Brief>
Once the line containing "Diego Da Costa" is found in the entries below, restate it and each following line word for word, stopping after the line containing "EXCELENTE COMPRA".

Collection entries

******

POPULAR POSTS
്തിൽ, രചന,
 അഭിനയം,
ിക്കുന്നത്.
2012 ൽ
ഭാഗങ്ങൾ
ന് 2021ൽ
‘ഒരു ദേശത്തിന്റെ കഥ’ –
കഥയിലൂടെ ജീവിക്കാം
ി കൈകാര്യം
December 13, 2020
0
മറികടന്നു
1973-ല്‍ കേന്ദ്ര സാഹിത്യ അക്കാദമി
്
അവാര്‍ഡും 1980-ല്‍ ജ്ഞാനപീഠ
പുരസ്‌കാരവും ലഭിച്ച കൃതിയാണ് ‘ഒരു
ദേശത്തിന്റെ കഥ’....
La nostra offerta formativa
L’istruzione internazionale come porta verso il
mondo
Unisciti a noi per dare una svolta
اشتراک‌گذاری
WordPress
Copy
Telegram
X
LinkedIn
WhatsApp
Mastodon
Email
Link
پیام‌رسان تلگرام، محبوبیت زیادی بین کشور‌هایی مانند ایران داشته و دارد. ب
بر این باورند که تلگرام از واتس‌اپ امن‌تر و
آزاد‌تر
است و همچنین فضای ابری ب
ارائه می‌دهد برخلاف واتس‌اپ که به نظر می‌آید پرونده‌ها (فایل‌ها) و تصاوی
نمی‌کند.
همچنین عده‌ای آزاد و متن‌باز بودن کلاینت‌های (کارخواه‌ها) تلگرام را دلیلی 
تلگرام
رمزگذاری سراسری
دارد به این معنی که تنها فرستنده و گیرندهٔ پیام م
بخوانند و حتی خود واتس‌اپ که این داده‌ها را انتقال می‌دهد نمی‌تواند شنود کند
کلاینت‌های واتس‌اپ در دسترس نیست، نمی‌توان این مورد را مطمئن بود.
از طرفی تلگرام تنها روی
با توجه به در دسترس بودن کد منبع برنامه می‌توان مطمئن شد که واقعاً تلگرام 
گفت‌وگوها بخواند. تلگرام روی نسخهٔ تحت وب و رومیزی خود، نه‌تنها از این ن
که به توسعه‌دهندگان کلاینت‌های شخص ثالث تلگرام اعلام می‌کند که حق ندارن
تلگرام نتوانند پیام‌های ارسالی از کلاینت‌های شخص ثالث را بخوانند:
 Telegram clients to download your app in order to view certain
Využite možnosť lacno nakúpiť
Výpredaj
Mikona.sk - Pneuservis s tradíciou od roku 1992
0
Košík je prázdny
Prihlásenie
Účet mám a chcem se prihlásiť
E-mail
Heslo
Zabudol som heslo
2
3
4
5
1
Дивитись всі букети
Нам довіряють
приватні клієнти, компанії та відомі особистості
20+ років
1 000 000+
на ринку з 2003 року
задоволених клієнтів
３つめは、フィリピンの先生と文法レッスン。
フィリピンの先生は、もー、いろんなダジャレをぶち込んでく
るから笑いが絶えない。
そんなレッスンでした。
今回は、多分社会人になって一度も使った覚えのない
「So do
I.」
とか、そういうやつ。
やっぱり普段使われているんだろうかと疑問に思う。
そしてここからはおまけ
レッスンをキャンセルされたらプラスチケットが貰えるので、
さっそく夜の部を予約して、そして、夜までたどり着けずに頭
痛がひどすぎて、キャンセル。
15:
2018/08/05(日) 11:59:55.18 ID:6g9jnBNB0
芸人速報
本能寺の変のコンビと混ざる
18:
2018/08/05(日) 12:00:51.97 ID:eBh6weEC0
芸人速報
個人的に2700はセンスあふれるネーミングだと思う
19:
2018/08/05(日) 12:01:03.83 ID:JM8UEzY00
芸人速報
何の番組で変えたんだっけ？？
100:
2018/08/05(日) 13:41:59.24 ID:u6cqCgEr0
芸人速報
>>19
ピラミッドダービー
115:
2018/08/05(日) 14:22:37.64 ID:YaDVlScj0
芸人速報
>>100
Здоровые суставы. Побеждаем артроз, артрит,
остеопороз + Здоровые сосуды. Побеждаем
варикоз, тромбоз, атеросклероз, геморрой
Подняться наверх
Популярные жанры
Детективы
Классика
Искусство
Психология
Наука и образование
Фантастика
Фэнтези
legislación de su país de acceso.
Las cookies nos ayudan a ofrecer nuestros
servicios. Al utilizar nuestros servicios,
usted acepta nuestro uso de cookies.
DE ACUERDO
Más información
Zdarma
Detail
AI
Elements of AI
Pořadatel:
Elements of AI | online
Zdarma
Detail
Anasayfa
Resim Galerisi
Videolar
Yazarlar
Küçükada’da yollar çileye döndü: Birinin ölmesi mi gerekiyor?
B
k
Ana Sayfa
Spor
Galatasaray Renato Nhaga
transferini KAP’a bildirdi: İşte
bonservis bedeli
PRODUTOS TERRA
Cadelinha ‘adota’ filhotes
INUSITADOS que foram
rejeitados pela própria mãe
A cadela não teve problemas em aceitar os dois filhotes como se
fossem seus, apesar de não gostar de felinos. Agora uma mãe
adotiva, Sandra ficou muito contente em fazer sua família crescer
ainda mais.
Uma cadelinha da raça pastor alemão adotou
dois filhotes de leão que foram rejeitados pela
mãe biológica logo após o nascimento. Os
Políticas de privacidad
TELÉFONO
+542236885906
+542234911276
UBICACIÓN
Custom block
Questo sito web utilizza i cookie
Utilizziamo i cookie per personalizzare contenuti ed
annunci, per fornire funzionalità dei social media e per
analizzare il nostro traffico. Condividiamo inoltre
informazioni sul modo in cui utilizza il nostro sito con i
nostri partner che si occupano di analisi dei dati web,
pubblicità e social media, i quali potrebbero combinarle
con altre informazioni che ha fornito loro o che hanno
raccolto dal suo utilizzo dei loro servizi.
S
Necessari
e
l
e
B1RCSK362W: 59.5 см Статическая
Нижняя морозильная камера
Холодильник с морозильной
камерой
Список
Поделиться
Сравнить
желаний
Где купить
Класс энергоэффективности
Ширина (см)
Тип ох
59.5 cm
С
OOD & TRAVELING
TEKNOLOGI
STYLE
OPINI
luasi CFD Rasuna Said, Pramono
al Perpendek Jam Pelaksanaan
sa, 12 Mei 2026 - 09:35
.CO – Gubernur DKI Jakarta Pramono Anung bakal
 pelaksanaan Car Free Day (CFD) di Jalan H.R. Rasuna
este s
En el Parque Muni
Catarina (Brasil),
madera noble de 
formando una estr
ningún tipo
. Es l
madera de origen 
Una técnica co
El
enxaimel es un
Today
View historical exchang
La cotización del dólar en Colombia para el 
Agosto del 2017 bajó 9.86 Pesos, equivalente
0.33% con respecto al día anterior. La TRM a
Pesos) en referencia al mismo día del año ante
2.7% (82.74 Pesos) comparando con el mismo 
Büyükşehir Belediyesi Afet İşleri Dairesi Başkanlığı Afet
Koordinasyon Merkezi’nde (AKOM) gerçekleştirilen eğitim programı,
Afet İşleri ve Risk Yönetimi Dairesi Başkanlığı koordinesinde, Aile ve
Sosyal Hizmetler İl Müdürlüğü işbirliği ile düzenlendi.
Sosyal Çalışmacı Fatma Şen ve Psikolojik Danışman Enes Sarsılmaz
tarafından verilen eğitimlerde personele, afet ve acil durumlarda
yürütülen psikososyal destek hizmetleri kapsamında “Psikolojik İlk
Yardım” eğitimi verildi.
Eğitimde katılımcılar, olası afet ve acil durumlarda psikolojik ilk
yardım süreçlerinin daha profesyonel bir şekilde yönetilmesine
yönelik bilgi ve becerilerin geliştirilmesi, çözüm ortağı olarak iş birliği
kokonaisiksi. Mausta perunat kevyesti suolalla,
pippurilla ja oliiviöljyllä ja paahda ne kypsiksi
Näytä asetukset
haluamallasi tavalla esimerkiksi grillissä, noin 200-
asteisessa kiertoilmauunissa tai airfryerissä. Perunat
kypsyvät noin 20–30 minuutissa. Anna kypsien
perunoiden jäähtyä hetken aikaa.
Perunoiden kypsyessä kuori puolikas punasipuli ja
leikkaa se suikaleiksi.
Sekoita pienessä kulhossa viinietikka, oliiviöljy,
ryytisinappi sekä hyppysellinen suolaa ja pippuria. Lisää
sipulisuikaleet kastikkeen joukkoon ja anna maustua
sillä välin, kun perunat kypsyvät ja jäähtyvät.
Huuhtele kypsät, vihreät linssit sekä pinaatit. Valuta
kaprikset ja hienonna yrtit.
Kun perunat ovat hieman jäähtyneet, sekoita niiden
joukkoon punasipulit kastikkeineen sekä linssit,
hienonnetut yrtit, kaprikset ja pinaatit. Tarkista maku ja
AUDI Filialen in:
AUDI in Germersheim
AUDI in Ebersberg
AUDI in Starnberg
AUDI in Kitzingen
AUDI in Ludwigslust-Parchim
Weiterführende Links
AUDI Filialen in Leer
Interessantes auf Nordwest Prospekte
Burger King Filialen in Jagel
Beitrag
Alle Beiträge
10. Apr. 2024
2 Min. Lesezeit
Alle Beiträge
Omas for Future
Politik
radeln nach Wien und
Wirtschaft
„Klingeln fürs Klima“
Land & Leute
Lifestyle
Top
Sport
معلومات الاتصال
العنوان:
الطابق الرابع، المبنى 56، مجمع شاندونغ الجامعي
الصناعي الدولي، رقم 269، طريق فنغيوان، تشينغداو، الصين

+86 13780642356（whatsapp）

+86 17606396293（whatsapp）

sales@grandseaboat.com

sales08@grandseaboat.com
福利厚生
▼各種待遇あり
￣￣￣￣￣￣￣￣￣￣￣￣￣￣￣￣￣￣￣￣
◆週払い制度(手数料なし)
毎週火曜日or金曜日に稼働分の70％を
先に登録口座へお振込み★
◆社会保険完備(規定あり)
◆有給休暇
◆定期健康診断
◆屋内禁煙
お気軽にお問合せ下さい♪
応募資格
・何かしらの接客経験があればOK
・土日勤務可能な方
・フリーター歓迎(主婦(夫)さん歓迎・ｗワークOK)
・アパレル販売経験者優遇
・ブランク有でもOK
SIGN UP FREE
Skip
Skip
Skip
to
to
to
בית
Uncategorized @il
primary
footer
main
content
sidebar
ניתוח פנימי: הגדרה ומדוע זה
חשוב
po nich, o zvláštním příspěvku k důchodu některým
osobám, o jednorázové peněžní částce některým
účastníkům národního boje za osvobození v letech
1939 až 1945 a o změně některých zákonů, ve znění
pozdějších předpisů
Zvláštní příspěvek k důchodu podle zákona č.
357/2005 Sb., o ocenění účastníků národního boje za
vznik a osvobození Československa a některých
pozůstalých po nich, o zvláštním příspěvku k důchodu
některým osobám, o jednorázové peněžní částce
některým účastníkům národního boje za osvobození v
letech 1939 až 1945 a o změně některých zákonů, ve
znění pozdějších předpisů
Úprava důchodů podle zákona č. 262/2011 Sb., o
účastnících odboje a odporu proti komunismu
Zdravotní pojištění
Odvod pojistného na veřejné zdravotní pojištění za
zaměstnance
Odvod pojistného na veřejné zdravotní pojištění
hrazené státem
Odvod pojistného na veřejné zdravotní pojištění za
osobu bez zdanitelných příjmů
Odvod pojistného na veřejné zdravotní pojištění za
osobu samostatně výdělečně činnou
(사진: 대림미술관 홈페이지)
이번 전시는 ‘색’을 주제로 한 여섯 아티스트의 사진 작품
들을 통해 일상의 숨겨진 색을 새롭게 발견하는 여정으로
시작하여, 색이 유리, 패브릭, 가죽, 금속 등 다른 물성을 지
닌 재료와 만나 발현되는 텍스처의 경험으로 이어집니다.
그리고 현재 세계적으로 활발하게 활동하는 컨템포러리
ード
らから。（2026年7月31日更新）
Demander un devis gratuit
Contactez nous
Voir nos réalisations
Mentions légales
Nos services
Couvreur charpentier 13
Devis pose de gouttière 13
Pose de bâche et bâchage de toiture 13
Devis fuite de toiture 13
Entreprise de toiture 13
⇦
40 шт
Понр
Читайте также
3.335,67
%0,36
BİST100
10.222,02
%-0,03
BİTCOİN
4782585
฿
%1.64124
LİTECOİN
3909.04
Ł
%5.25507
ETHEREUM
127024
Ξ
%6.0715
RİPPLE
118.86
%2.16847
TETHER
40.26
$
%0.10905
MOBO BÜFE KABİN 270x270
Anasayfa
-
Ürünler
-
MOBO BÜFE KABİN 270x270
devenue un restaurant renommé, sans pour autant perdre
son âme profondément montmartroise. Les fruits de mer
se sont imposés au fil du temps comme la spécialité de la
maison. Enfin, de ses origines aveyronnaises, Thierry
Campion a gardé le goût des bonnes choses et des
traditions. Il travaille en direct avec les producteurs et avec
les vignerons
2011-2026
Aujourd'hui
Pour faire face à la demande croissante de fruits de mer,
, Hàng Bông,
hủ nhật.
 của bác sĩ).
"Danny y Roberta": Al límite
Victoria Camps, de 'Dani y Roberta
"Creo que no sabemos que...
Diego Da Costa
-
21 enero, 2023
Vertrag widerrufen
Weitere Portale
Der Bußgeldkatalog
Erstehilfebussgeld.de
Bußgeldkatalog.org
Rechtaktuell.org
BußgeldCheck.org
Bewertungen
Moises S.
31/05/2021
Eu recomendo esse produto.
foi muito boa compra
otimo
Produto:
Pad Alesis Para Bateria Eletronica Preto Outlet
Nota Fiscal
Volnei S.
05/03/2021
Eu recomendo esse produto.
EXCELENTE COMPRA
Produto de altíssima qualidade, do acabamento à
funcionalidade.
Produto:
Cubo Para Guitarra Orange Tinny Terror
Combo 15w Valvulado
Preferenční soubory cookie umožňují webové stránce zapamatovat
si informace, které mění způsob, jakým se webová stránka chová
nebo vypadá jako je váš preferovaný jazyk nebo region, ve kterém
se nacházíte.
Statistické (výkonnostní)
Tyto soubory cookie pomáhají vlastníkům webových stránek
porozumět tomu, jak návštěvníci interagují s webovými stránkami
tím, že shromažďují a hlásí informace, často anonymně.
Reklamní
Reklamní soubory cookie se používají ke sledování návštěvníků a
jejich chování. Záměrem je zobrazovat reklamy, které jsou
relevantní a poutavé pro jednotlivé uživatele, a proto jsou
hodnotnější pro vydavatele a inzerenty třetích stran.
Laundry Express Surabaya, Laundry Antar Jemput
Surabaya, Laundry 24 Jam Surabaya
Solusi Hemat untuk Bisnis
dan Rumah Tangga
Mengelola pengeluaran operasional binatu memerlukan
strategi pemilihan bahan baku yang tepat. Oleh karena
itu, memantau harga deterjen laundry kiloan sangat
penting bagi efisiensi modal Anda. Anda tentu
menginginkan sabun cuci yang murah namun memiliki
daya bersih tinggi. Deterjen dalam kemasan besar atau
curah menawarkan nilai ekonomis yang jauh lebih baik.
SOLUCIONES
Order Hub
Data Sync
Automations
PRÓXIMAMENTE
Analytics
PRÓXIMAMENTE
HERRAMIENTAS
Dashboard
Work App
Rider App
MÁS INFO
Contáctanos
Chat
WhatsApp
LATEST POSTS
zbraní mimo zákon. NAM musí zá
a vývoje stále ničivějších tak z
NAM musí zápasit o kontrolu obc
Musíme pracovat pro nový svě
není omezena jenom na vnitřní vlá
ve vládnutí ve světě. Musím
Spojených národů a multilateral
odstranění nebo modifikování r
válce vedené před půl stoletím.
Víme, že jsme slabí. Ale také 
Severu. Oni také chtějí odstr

******

Response below>
Diego Da Costa
-
21 enero, 2023
Vertrag widerrufen
Weitere Portale
Der Bußgeldkatalog
Erstehilfebussgeld.de
Bußgeldkatalog.org
Rechtaktuell.org
BußgeldCheck.org
Bewertungen
Moises S.
31/05/2021
Eu recomendo esse produto.
foi muito boa compra
otimo
Produto:
Pad Alesis Para Bateria Eletronica Preto Outlet
Nota Fiscal
Volnei S.
05/03/2021
Eu recomendo esse produto.
EXCELENTE COMPRA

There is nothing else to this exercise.